Viajar é um conjunto de mil e uma coisas. São quartos de hotéis com um ar acolhedor, é a mesma roupa repetida numa série de dias seguidos. É uma conexão lenta à Internet que nos faz desesperar e, por fim, desistir, deixar para mais logo, porque há mais para fazer. É um misto de bombas de gasolina ou aeroportos com restaurantes luxuosos, repletos de comidas novas e típicas, ou cadeias de fast food que mais tarde ou mais cedo acabam, também elas, por se tornar num luxo. É percorrer ruas pela primeira vez e ficar seduzido pelas luzes que brilham à noite, pelas pessoas no café que, antes desconhecidas, se tornam as nossas melhores amigas e com as quais falamos num inglês básico, porque não precisa de ser muito elaborado devido à simplicidade das situações.

Viajar é o tempo a correr enquanto deixamos bocadinhos do nosso coração pelas ruas – pode ser que um dia, daí a muitos dias, voltemos e os procuremos como uma Blimunda em busca do seu eterno Sete-Sóis.
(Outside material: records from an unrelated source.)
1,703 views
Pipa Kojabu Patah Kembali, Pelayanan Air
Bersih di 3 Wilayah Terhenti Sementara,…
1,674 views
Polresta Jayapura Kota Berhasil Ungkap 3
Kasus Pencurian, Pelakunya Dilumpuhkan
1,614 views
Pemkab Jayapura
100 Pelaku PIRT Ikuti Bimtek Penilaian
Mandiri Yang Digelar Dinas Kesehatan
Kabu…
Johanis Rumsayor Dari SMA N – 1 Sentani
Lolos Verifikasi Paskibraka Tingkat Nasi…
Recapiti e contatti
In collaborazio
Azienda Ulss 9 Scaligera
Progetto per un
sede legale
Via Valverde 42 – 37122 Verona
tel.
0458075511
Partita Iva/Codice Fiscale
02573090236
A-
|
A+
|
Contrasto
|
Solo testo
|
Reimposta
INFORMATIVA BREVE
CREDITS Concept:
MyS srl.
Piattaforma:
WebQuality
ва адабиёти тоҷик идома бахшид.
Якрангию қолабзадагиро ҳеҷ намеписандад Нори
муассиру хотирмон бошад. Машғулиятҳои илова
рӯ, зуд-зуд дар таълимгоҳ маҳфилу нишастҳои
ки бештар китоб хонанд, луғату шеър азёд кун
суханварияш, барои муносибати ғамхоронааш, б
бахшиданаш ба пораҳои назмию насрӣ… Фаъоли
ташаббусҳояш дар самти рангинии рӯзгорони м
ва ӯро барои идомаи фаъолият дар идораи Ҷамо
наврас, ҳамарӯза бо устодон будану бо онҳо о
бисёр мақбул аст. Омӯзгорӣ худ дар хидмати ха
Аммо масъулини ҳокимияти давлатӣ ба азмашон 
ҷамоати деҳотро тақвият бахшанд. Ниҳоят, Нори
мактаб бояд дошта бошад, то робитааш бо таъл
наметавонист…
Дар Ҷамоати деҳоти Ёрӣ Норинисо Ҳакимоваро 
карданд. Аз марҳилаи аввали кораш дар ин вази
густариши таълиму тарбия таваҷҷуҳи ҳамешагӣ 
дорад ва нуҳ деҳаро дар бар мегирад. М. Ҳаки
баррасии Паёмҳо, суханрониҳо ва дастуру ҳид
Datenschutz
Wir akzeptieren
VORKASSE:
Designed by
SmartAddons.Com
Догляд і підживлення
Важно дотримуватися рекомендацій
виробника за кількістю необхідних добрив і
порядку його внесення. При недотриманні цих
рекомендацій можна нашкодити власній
Tal como ela, iremos encontrá-los no fim. Viajar é sentir o peito quente, sentir que somos mesmo cidadãos do mundo, do mundo que achamos nosso, sem medo de nada nem de ninguém. Por duas semanas, saboreamos a felicidade – também ela aprazível como a comida da nossa avó. Por duas semanas vivemos, vivemos com tudo o que temos e o que não temos, como se o amanhã não existisse. E regressamos a casa com um sonho: querer voltar e saborear mais um pedaço de toda aquela experiência.
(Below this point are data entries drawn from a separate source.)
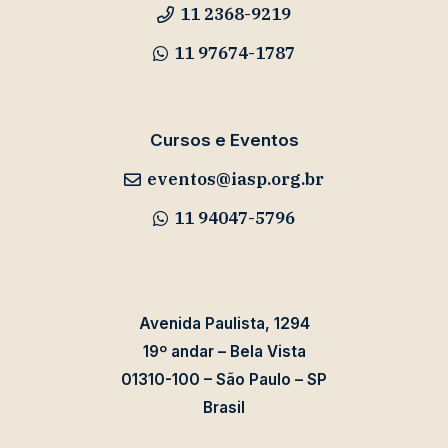
11 2368-9219
11 97674-1787
Cursos e Eventos
eventos@iasp.org.br
11 94047-5796
Avenida Paulista, 1294
19º andar – Bela Vista
01310-100 – São Paulo – SP
Brasil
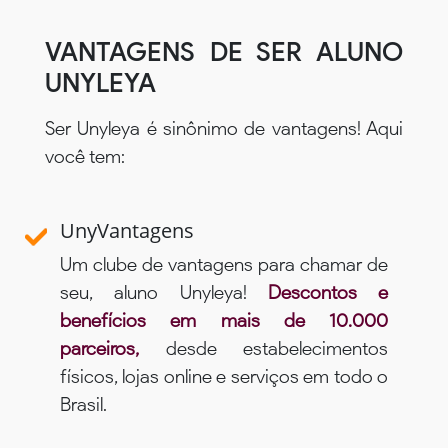
VANTAGENS DE SER ALUNO
UNYLEYA
Ser Unyleya é sinônimo de vantagens! Aqui
você tem:
UnyVantagens
Um clube de vantagens para chamar de
seu, aluno Unyleya!
Descontos e
benefícios em mais de 10.000
parceiros,
desde estabelecimentos
físicos, lojas online e serviços em todo o
Brasil.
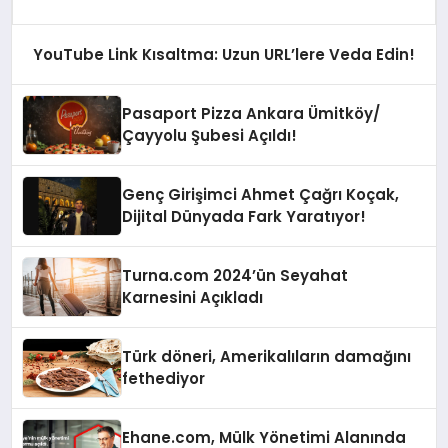
YouTube Link Kısaltma: Uzun URL’lere Veda Edin!
Pasaport Pizza Ankara Ümitköy/
Çayyolu Şubesi Açıldı!
Genç Girişimci Ahmet Çağrı Koçak,
Dijital Dünyada Fark Yaratıyor!
Turna.com 2024’ün Seyahat
Karnesini Açıkladı
Türk döneri, Amerikalıların damağını
fethediyor
Ehane.com, Mülk Yönetimi Alanında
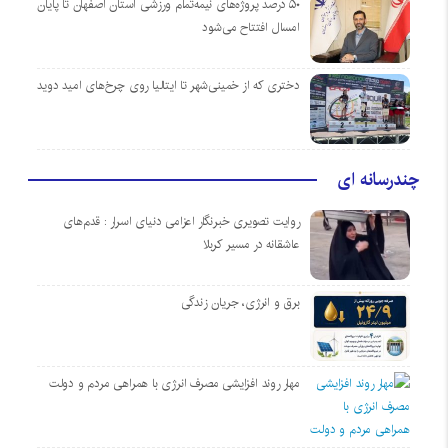
۵۰ درصد پروژه‌های نیمه‌تمام ورزشی استان اصفهان تا پایان
امسال افتتاح می‌شود
دختری که از خمینی‌شهر تا ایتالیا روی چرخ‌های امید دوید
چندرسانه ای
روایت تصویری خبرنگار اعزامی دنیای اسرار : قدم‌های
عاشقانه در مسیر کربلا
برق و انرژی، جریان زندگی
مهار روند افزایشی مصرف انرژی با همراهی مردم و دولت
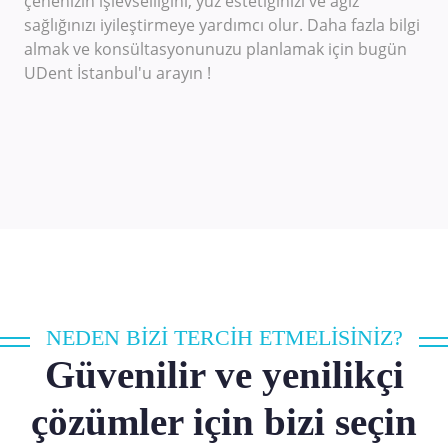
çenenizin işlevselliğini, yüz estetiğinizi ve ağız
sağlığınızı iyileştirmeye yardımcı olur. Daha fazla bilgi
almak ve konsültasyonunuzu planlamak için bugün
UDent İstanbul'u arayın !
NEDEN BİZİ TERCİH ETMELİSİNİZ?
Güvenilir ve yenilikçi
çözümler için bizi seçin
De repente estamos ali, no café da esquina onde todos os dias compramos pão fresco pela manhã, mas, no entanto, as outras partes de nós estão espalhadas pelo mundo. Partes que incluem histórias, sítios, pessoas, almoços, jantares, noites de lua cheia, dias de céu azul, cigarros, candeeiros, sinais de trânsito, sorrisos, línguas desconhecidas, sapatos gastos. São partes que por aí ficaram, até que um dia as (re)visitemos. Temos saudades, recordamo-las de tempos em tempos, e, nostálgicos, sabemos que nunca as esqueceremos.